You might have assumed that my point in the title is a negative one—that is, that I’m railing against churches that elevate fun and fellowship over content and conviction. That’s not my point at all, however. Rather, I want church leaders to think about times when church really is fun – and to long for that to happen in their own congregations.

  1. When lives are being changed. There’s nothing quite like it when God saves a soul, the church rejoices in that new believer’s decision, and they celebrate baptism together. It’s fun to see a transformed heart.
  2. When worship singing is genuine and exuberant. It’s one thing to sing in a perfunctory way just because that’s what you’re supposed to do; it’s a different matter, though, when you sing because God’s praises are erupting from you.

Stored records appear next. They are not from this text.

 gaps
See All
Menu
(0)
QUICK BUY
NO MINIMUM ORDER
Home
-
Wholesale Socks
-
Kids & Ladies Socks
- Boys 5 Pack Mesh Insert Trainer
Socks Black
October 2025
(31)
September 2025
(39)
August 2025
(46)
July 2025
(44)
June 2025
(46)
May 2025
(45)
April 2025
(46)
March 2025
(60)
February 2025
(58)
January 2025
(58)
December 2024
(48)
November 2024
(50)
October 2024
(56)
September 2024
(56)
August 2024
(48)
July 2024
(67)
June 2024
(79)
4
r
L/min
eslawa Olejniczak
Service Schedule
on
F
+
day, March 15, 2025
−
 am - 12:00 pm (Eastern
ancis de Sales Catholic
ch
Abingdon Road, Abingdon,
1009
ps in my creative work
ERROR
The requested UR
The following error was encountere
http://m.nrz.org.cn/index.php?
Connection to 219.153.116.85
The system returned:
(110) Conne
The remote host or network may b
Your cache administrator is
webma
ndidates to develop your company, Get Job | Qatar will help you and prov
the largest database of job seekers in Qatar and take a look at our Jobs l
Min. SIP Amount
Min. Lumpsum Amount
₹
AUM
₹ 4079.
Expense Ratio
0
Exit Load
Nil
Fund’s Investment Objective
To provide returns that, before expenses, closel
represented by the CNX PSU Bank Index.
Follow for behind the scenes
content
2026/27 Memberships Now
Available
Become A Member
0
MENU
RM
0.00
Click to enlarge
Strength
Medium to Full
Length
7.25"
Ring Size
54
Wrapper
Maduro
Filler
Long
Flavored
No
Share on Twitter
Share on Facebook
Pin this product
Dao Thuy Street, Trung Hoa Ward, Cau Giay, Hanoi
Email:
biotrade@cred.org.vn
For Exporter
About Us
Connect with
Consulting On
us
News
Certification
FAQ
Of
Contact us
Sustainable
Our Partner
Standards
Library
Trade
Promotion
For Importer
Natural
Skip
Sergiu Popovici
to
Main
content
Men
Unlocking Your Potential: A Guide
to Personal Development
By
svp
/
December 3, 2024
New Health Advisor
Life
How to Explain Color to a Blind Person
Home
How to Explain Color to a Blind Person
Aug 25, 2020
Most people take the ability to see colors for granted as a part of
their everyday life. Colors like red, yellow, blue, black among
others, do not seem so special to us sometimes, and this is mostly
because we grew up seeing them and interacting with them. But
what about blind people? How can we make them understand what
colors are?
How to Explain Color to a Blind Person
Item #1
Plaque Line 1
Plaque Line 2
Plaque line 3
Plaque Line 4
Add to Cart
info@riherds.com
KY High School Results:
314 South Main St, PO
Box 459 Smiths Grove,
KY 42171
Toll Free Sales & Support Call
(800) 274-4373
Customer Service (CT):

The latter is fun.
  3. When the people long to hear the Word. They have their Bibles in front of them, even if their copies are electronic ones. They listen with anticipation because they love the Word of God. They want to hear more. For those of us who preach, it’s fun.
  4. When prayer is not only real, but it’s also the first recourse. “Let’s pray about it” is the first response to any issue because the people truly want God’s guidance. They know their own fallibility, and they dare not take a step without God’s leading. That’s a fun place to be, too.

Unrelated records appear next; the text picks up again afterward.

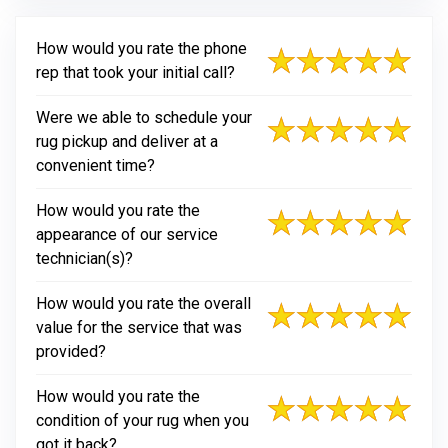
How would you rate the phone
rep that took your initial call?
Were we able to schedule your
rug pickup and deliver at a
convenient time?
How would you rate the
appearance of our service
technician(s)?
How would you rate the overall
value for the service that was
provided?
How would you rate the
condition of your rug when you
got it back?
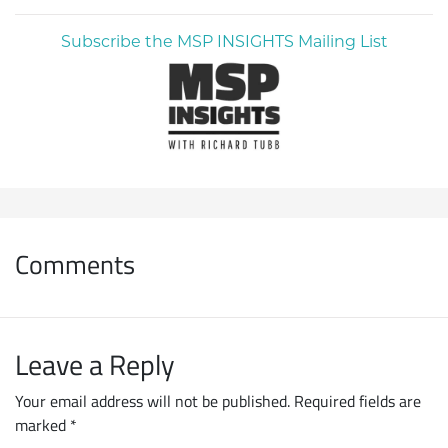
Subscribe the MSP INSIGHTS Mailing List
Comments
Leave a Reply
Your email address will not be published.
Required fields are
marked
*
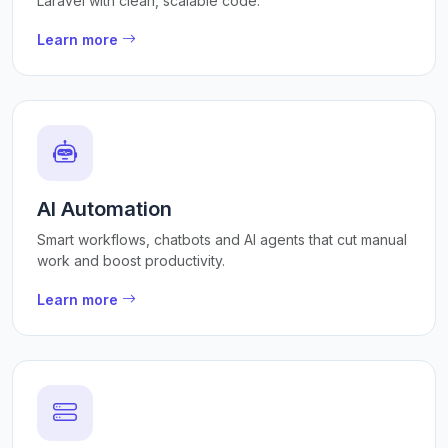
Laravel with clean, scalable code.
Learn more
AI Automation
Smart workflows, chatbots and AI agents that cut manual
work and boost productivity.
Learn more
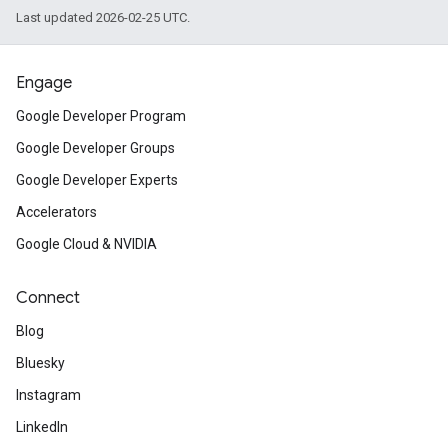
Last updated 2026-02-25 UTC.
Engage
Google Developer Program
Google Developer Groups
Google Developer Experts
Accelerators
Google Cloud & NVIDIA
Connect
Blog
Bluesky
Instagram
LinkedIn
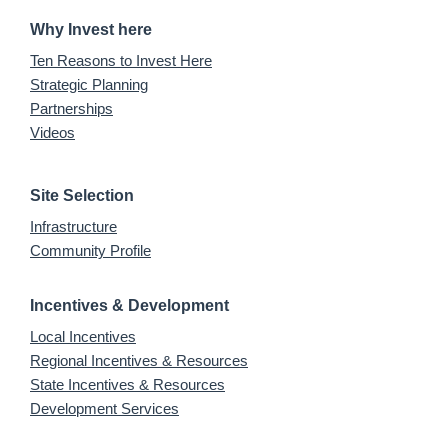
Why Invest here
Ten Reasons to Invest Here
Strategic Planning
Partnerships
Videos
Site Selection
Infrastructure
Community Profile
Incentives & Development
Local Incentives
Regional Incentives & Resources
State Incentives & Resources
Development Services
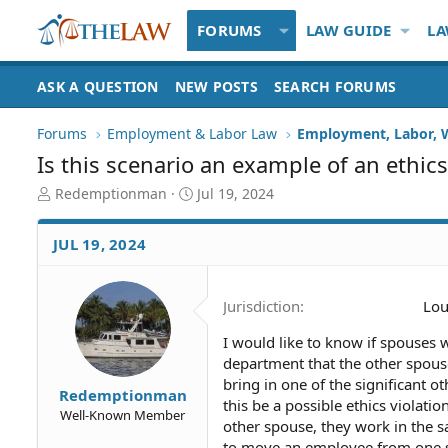
FORUMS
LAW GUIDE
LA
ASK A QUESTION
NEW POSTS
SEARCH FORUMS
Forums
Employment & Labor Law
Employment, Labor, 
Is this scenario an example of an ethics
T
S
Redemptionman
Jul 19, 2024
h
t
r
a
JUL 19, 2024
e
r
a
t
d
d
Jurisdiction
Lou
S
a
t
t
I would like to know if spouses
a
e
department that the other spouse
r
t
bring in one of the significant
Redemptionman
e
this be a possible ethics violat
Well-Known Member
r
other spouse, they work in the
to move an employee from one s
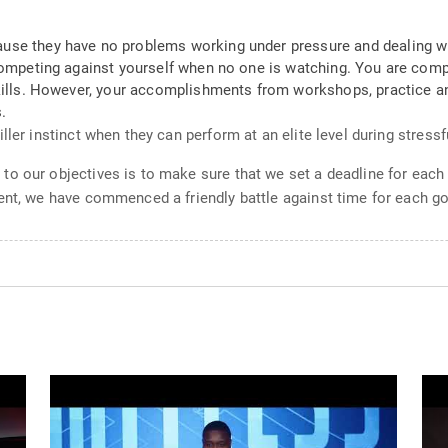
use they have no problems working under pressure and dealing wi
 competing against yourself when no one is watching. You are comp
skills. However, your accomplishments from workshops, practice an
.
ler instinct when they can perform at an elite level during stressf
o our objectives is to make sure that we set a deadline for each 
ent, we have commenced a friendly battle against time for each go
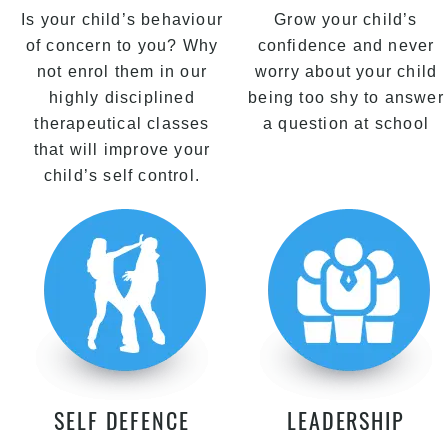
Is your child’s behaviour
Grow your child’s
of concern to you? Why
confidence and never
not enrol them in our
worry about your child
highly disciplined
being too shy to answer
therapeutical classes
a question at school
that will improve your
child’s self control.
SELF DEFENCE
LEADERSHIP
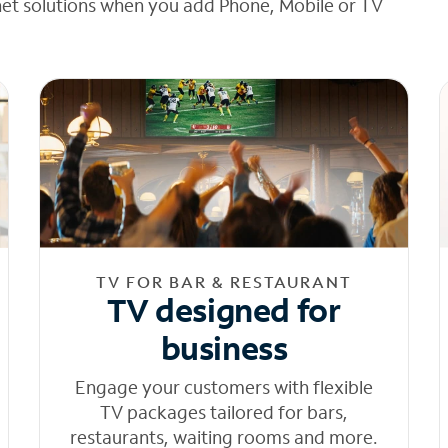
net solutions when you add Phone, Mobile or TV
TV FOR BAR & RESTAURANT
TV designed for
business
Engage your customers with flexible
TV packages tailored for bars,
restaurants, waiting rooms and more.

  5. When “family” is more than just a word. I know this from personal experience. My parents didn’t become believers until late in life, so my church family really did become my family. Some of those folks from my early days as a pastor, in fact, are still my family. It’s sweet . . . and fun.
  6. When the next generation is being sent. I know it’s hard to send out our best. I talk with pastors who want to keep their finest and with parents who want to keep their kids and grandkids around. When a church launches them into their own work, though, it can be exciting and fun.

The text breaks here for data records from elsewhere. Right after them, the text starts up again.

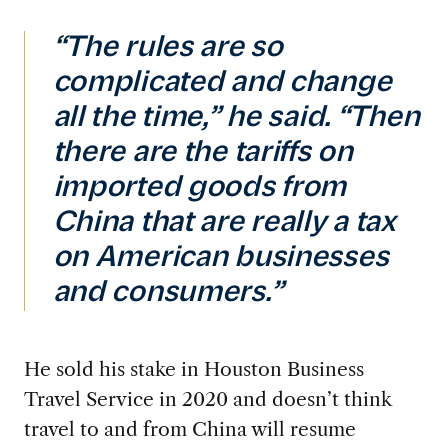
“The rules are so
complicated and change
all the time,” he said. “Then
there are the tariffs on
imported goods from
China that are really a tax
on American businesses
and consumers.”
He sold his stake in Houston Business
Travel Service in 2020 and doesn’t think
travel to and from China will resume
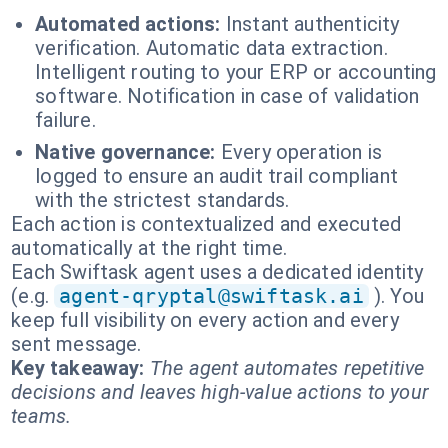
Automated actions:
Instant authenticity
verification. Automatic data extraction.
Intelligent routing to your ERP or accounting
software. Notification in case of validation
failure.
Native governance:
Every operation is
logged to ensure an audit trail compliant
with the strictest standards.
Each action is contextualized and executed
automatically at the right time.
Each Swiftask agent uses a dedicated identity
(e.g.
agent-qryptal@swiftask.ai
). You
keep full visibility on every action and every
sent message.
Key takeaway:
The agent automates repetitive
decisions and leaves high-value actions to your
teams.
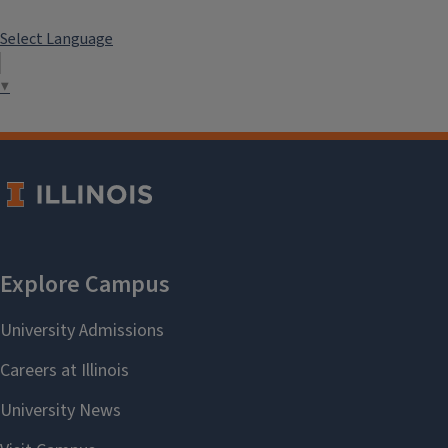
Select Language
▼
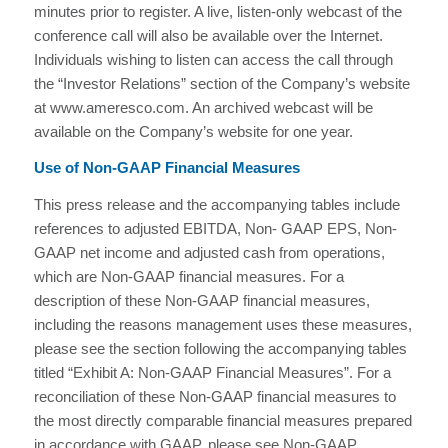
minutes prior to register. A live, listen-only webcast of the
conference call will also be available over the Internet.
Individuals wishing to listen can access the call through
the “Investor Relations” section of the Company’s website
at www.ameresco.com. An archived webcast will be
available on the Company’s website for one year.
Use of Non-GAAP Financial Measures
This press release and the accompanying tables include
references to adjusted EBITDA, Non- GAAP EPS, Non-
GAAP net income and adjusted cash from operations,
which are Non-GAAP financial measures. For a
description of these Non-GAAP financial measures,
including the reasons management uses these measures,
please see the section following the accompanying tables
titled “Exhibit A: Non-GAAP Financial Measures”. For a
reconciliation of these Non-GAAP financial measures to
the most directly comparable financial measures prepared
in accordance with GAAP, please see Non-GAAP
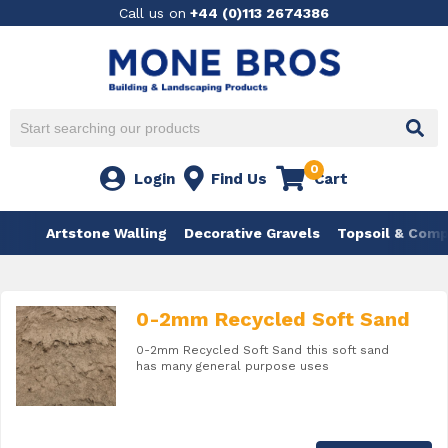
Call us on
+44 (0)113 2674386
0
Login
Find Us
Cart
Artstone Walling
Decorative Gravels
Topsoil & Com
0-2mm Recycled Soft Sand
0-2mm Recycled Soft Sand this soft sand
has many general purpose uses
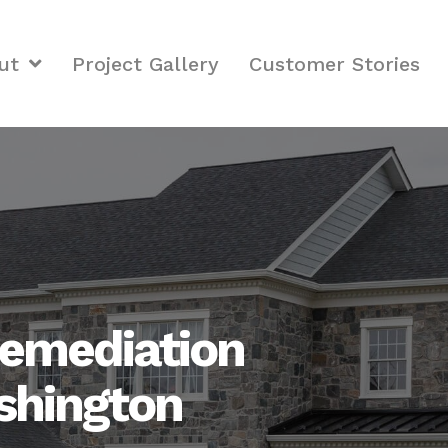
ut
Project Gallery
Customer Stories
emediation
ashington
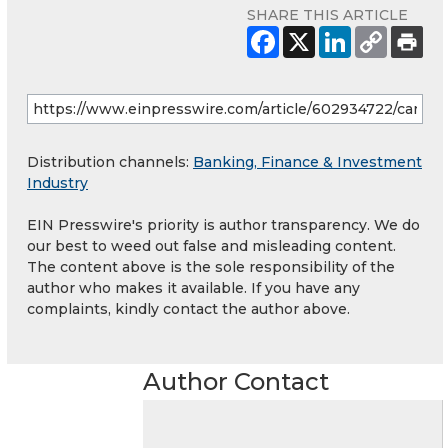
SHARE THIS ARTICLE
Distribution channels:
Banking, Finance & Investment
Industry
EIN Presswire's priority is author transparency. We do
our best to weed out false and misleading content.
The content above is the sole responsibility of the
author who makes it available. If you have any
complaints, kindly contact the author above.
Author Contact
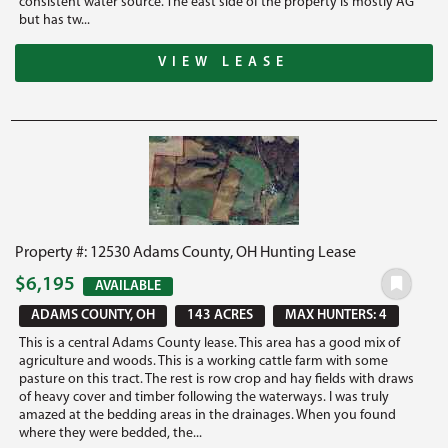
consistent water source. The east side of the property is mostly AG
but has tw...
VIEW LEASE
Property #: 12530 Adams County, OH Hunting Lease
$6,195
AVAILABLE
ADAMS COUNTY, OH
143 ACRES
MAX HUNTERS: 4
This is a central Adams County lease. This area has a good mix of
agriculture and woods. This is a working cattle farm with some
pasture on this tract. The rest is row crop and hay fields with draws
of heavy cover and timber following the waterways. I was truly
amazed at the bedding areas in the drainages. When you found
where they were bedded, the...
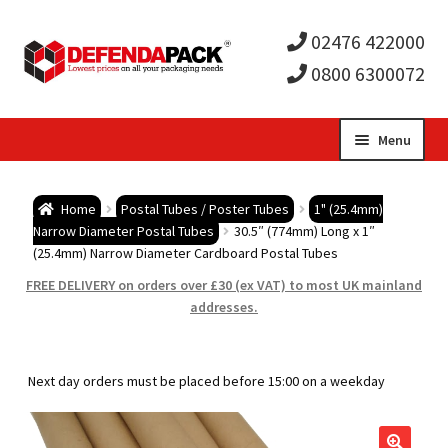
02476 422000
0800 6300072
Skip
Skip
Menu
to
to
Expa
navigation
content
Postal Tubes / Poster Tubes
Home
Postal Tubes / Poster Tubes
1" (25.4mm)
child
Expa
Narrow Diameter Postal Tubes
30.5″ (774mm) Long x 1″
Postal Boxes and Cartons
(25.4mm) Narrow Diameter Cardboard Postal Tubes
men
child
Expa
FREE DELIVERY on orders over £30 (ex VAT) to most UK mainland
Vinyl Record Mailers
addresses.
men
child
Expa
Envelopes and Stiffeners
Next day orders must be placed before 15:00 on a weekday
men
child
Expa
Protection and Void Fill Packaging
men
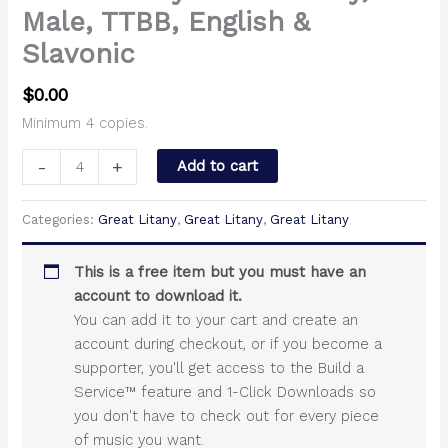
Male, TTBB, English &
Slavonic
$
0.00
Minimum 4 copies.
-
+
Add to cart
Categories:
Great Litany
,
Great Litany
,
Great Litany
This is a free item but you must have an
account to download it.
You can add it to your cart and create an
account during checkout, or if you become a
supporter, you'll get access to the Build a
Service™ feature and 1-Click Downloads so
you don't have to check out for every piece
of music you want.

  7. When the congregation deeply and publicly loves their pastor and his family. I wish every pastor received the love I received from the two churches I pastored. I never doubted their affection, even when we disagreed at times. Fellowship was more than food; it was fun.
  8. When returning to visit a church that loved you. When you leave a good church, you do so with gratitude for their care and grief for your loss. When you get to go back and see the congregation again, though, it can bring a great deal of joy.  Reunions can be fun.